Farm income generally rose because of increased demand for agricultural
products and because of improvements being made in agriculture
by the government. Agricultural wage rates were relatively high,
reflecting the shortage of labor. Wage rates paid on state-owned
farms were higher than on private farms; private farmers tended
to hire lower paid foreign agricultural workers, mainly from Egypt.

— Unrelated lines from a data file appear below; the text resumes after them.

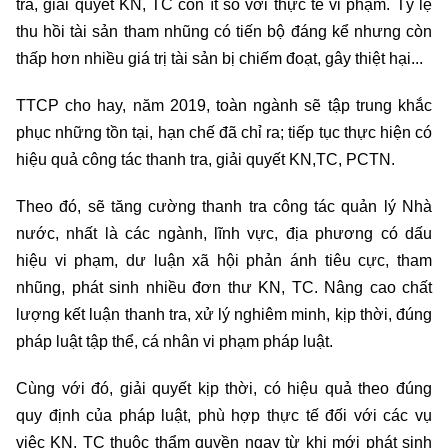
tra, giải quyết KN, TC còn ít so với thực tế vi phạm. Tỷ lệ
thu hồi tài sản tham nhũng có tiến bộ đáng kể nhưng còn
thấp hơn nhiều giá trị tài sản bị chiếm đoạt, gây thiệt hại...
TTCP cho hay, năm 2019, toàn ngành sẽ tập trung khắc
phục những tồn tại, hạn chế đã chỉ ra; tiếp tục thực hiện có
hiệu quả công tác thanh tra, giải quyết KN,TC, PCTN.
Theo đó, sẽ tăng cường thanh tra công tác quản lý Nhà
nước, nhất là các ngành, lĩnh vực, địa phương có dấu
hiệu vi phạm, dư luận xã hội phản ánh tiêu cực, tham
nhũng, phát sinh nhiều đơn thư KN, TC. Nâng cao chất
lượng kết luận thanh tra, xử lý nghiêm minh, kịp thời, đúng
pháp luật tập thể, cá nhân vi phạm pháp luật.
Cùng với đó, giải quyết kịp thời, có hiệu quả theo đúng
quy định của pháp luật, phù hợp thực tế đối với các vụ
việc KN, TC thuộc thẩm quyền ngay từ khi mới phát sinh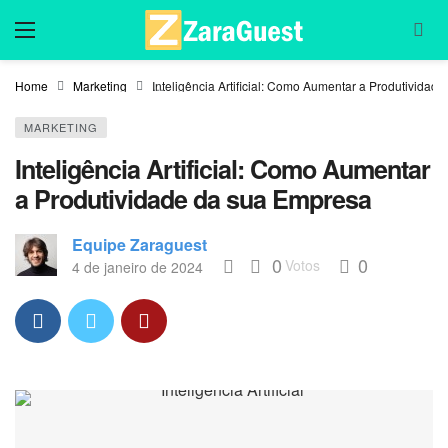
Home
Marketing
Inteligência Artificial: Como Aumentar a Produtividad
MARKETING
Inteligência Artificial: Como Aumentar
a Produtividade da sua Empresa
Equipe Zaraguest
0
0
Votos
4 de janeiro de 2024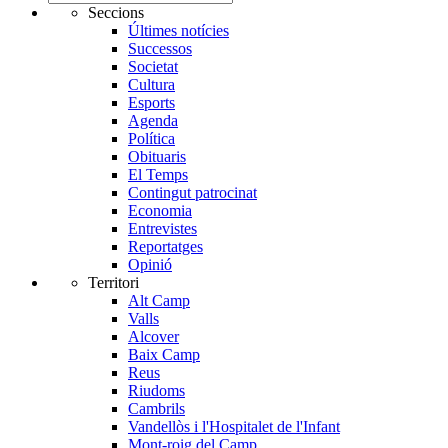
Seccions
Últimes notícies
Successos
Societat
Cultura
Esports
Agenda
Política
Obituaris
El Temps
Contingut patrocinat
Economia
Entrevistes
Reportatges
Opinió
Territori
Alt Camp
Valls
Alcover
Baix Camp
Reus
Riudoms
Cambrils
Vandellòs i l'Hospitalet de l'Infant
Mont-roig del Camp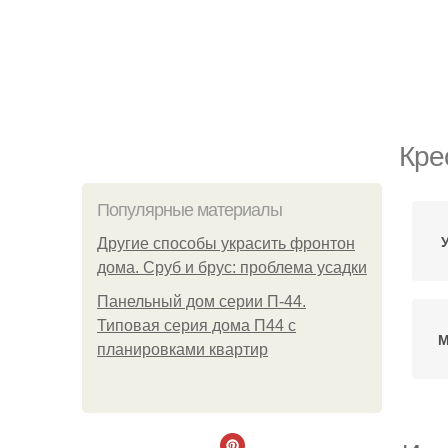
Кре
Популярные материалы
Другие способы украсить фронтон
дома. Сруб и брус: проблема усадки
Панельный дом серии П-44.
Типовая серия дома П44 с
М
планировками квартир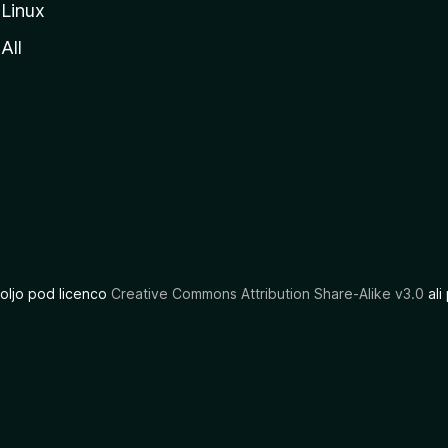
Linux
All
oljo pod licenco
Creative Commons Attribution Share-Alike v3.0
ali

Since 1978 salaries have been limited to an annual maximum of
LD10,000. The construction industry probably paid the highest
wages despite the popular conception that oil industry wages were
the highest. The oil industry, however, provided more job security.
The true effect on income of the radical measures put into effect
in 1978 remained unclear in early 1987. The resolution outlawing
rental income did increase the disposable incomes of renters,
who in 1978 comprised an estimated one-third of the population.
It also eliminated a major income source for landlords and removed
what had been the main area of private investment. Although landlords
were allowed to continue renting to those in need of short-term
accommodation, the 1978 policies severely diminished the economic
power of wealthy, large-scale, property owners who had been a
potent force in politics .
The effect of the law requiring worker participation in management
has been less clear cut. Whereas the 1973 profit-sharing requirement
probably increased worker incomes by requiring private and public
firms to distribute one-quarter of their profits to workers, the
1978 extension may have hurt workers by undermining the profitability
of the enterprises in which they worked. Indeed, many owners liquidated
their businesses rather than face losing control of them.
Overall, the generous public attempts to supply subsidized social
services, education, and medical care, when combined with the
more sporadic availability of subsidized basic consumer items,
have increased disposable incomes and caused a general rise in
the standard of living for most people when compared to pre-1969
Libya. To a large extent, these policies depended on stable, plentiful,
oil revenues. The degree to which living standards and income
levels can be maintained, given the drop in oil revenues during
the 1980s, was not clear in 1987. To a certain extent, at least
in the first few years of falling revenues, the government avoided
cutting back on consumption by making small cuts in development
spending and drawing down on its reserves. This latter policy
was especially dramatic, and Libya's total foreign-exchange reserve
position declined by 75 percent between 1980 and 1984.
Price information on Libya should be viewed with caution because
it rarely has been clear whether price indexes are based on official
controlled prices, which may or may not be effective at different
times, or on private, noncontrolled prices. Probably the most
accurate measure of inflation in the economy is the average annual
percentage change in the implicit GDP deflator. By this measure,
during the period 1965 to 1973, inflation progressed at a rate
of 9.4 percent a year. From 1973 to 1984, the rate increased to
10.8 percent a year. Although these rates were slightly higher
than the average inflation rate of industrial market economies,
they were less than the average rate of other high-income, low
population oil exporters. Libya's rate of inflation from 1965
to 1984, therefore, was modest in comparison to the inflation
rates of some of its counterparts in the Persian Gulf.